F. G. R. Roth (American 1872 – 1944)
Gen. George Washington at Valley Forge, 1928
Bronze, dark brown patina
24 1/4 H. x 24 W. x 9 D. inches
signed on base: F.G.R. Roth
Inscribed on base: Fond. G. Vignali e C. Firenze
Made in Italy
General George Washington Encamped in Morristown, New Jersey, is a reduction of the monumental equestrian bronze in the center of Morristown. It sits on the triangle at the junction of Morris Street and Washington Avenue facing Washington’s headquarters. During two critical winters of the Revolutionary War, 1777 and again in 1779–80, the American Continental Army encamped in Morristown. Also there the Ford Mansion served as the headquarters to its commander-in-chief, General George Washington. Washington sits upon his horse wearing a winter uniform, a replica of the attire he would have worn during this cold New England winter. The conditions were grim, and Washington was said to have kept a lonesome vigil on his horse. During this time, the end result of the Revolution was in question, supplies were low for his soldiers, and the number in the army dwindled. His concern for the privation of his soldiers, lead him to pledge his own funds to pay them, an exampled followed by some of his officers. He attempted to grow and improve his army while in Morristown, and the loyalty of the soldiers never waned.
The front of the large statue simply reads, “Washington” and on the back the following words are carved:
“Headquarters at Morristown
January – May 1777
December 1779 – June 1780”
The statue was unveiled and dedicated by the lifting of two flags on October 19, 1928. This date is significant because on October 19, 1781 British General Cornwallis surrendered to Washington at Yorktown.
Frederick George Richard Roth was a leading American animal sculptor in the early 20th century. Born in Brooklyn, New York in 1872 he received his training at the Academy of Fine Arts in Vienna under Meyerheim, and in Berlin under Edmund von Hellmer. Roth also attended veterinary school, where he gained intimate knowledge of animal anatomies. He is very well known for his life-sized bronze sculpture of the famous Siberian husky, Balto, 1925. Balto was the lead of the dog sled that delivered the diphtheria serum from Anchorage to Nome Alaska, an event commemorated annually by the Iditarod. The bronze is in New York City’s Central Park, and it won him the National Academy of Design’s Speyer Prize. He is also renowned for his numerous sculptures and bas reliefs at the Central Park Zoo.

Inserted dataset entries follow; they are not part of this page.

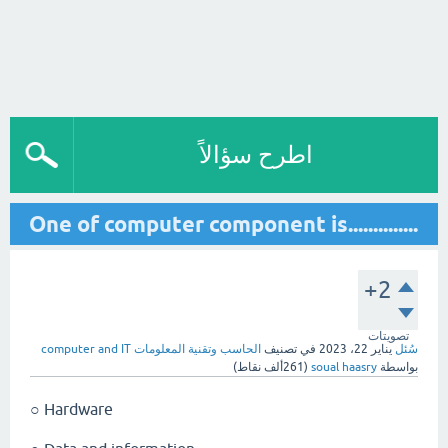
اطرح سؤالاً
..............One of computer component is
+2
تصويتات
سُئل
يناير 22، 2023
في تصنيف
الحاسب وتقنية المعلومات computer and IT
بواسطة
soual haasry
(
261ألف
نقاط)
Hardware ○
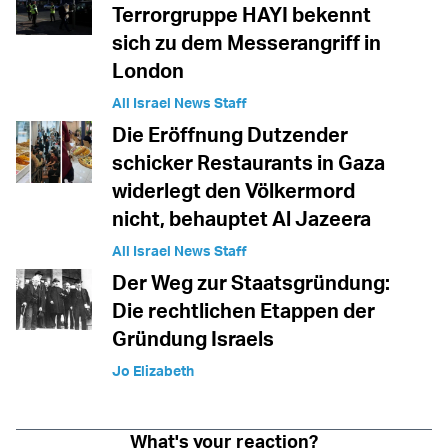
Terrorgruppe HAYI bekennt
sich zu dem Messerangriff in
London
All Israel News Staff
Die Eröffnung Dutzender
schicker Restaurants in Gaza
widerlegt den Völkermord
nicht, behauptet Al Jazeera
All Israel News Staff
Der Weg zur Staatsgründung:
Die rechtlichen Etappen der
Gründung Israels
Jo Elizabeth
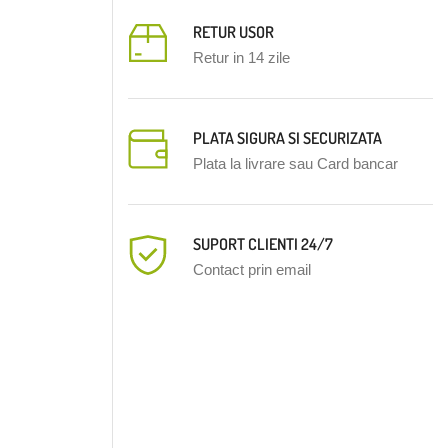
RETUR USOR
Retur in 14 zile
PLATA SIGURA SI SECURIZATA
Plata la livrare sau Card bancar
SUPORT CLIENTI 24/7
Contact prin email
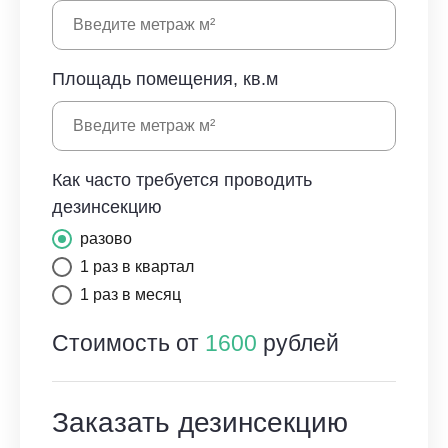
Площадь помещения, кв.м
Как часто требуется проводить
дезинсекцию
разово
1 раз в квартал
1 раз в месяц
Стоимость от
1600
рублей
Заказать дезинсекцию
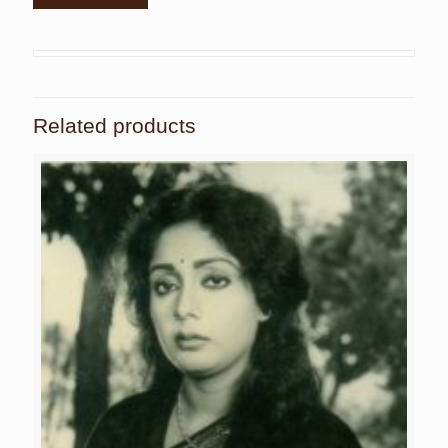
Related products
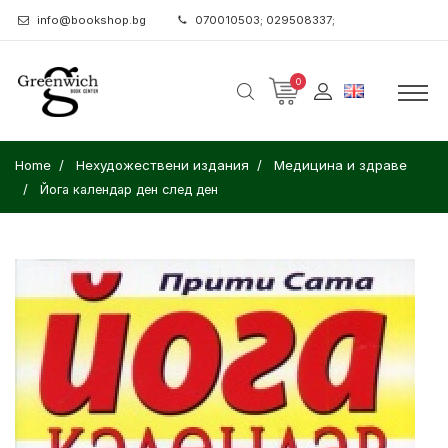
info@bookshop.bg
070010503; 029508337;
0
Home
Нехудожествени издания
Медицина и здраве
Йога календар ден след ден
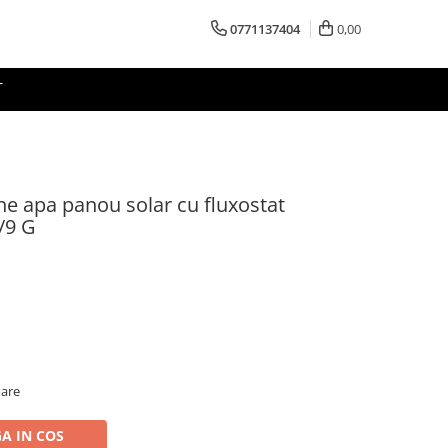
0771137404
0,00
T
e apa panou solar cu fluxostat
/9 G
oare
A IN COS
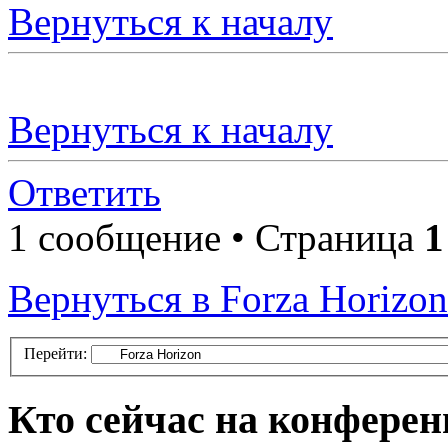
Вернуться к началу
Вернуться к началу
Ответить
1 сообщение • Страница
1
Вернуться в Forza Horizon
Перейти:
Кто сейчас на конфере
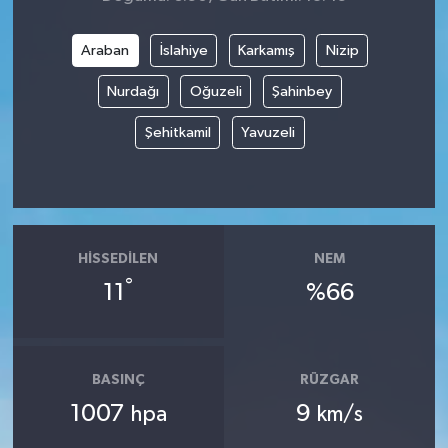
Araban
İslahiye
Karkamış
Nizip
Nurdağı
Oğuzeli
Şahinbey
Şehitkamil
Yavuzeli
HISSEDILEN
NEM
°
11
%66
BASINÇ
RÜZGAR
1007
9
hpa
km/s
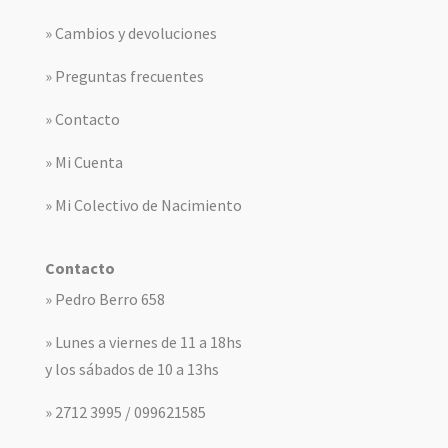
» Cambios y devoluciones
» Preguntas frecuentes
» Contacto
» Mi Cuenta
» Mi Colectivo de Nacimiento
Contacto
» Pedro Berro 658
» Lunes a viernes de 11 a 18hs
y los sábados de 10 a 13hs
» 2712 3995 / 099621585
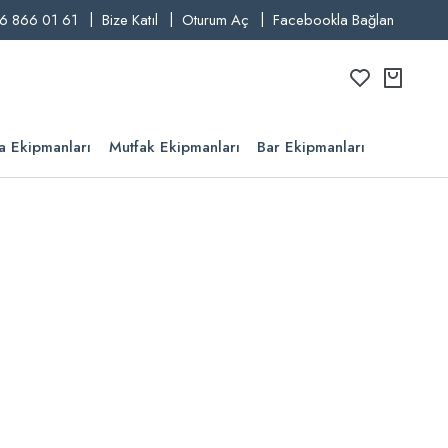
6 866 01 61
Bize Katıl
Oturum Aç
Facebookla Bağlan
a Ekipmanları
Mutfak Ekipmanları
Bar Ekipmanları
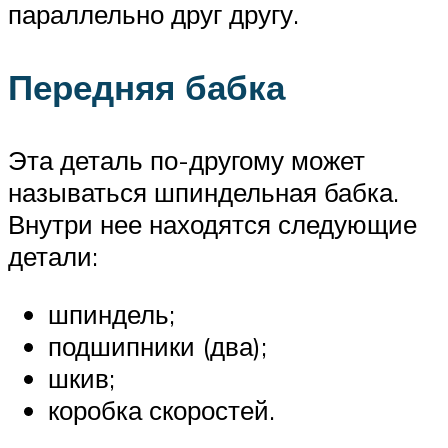
параллельно друг другу.
Передняя бабка
Эта деталь по-другому может
называться шпиндельная бабка.
Внутри нее находятся следующие
детали:
шпиндель;
подшипники (два);
шкив;
коробка скоростей.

Throughout his life Roth was always an active member of the art community. He was a member of the Associate National Academy of Design, the New York Architectural League, the National Institute Art League, the Society of American Artists, the National Sculpture Society, the New Society of Artists, and the Society of Animal Painters and Sculptors. Today his work can be found in collections through the United States including: the Metropolitan Museum of Art, New York; the Detroit Institute of Arts; the Cincinnati Museum; the Children’s Museum, Boston; the San Francisco Museum; Museum, Newark; and Equestrian Washington, Morristown, NJ.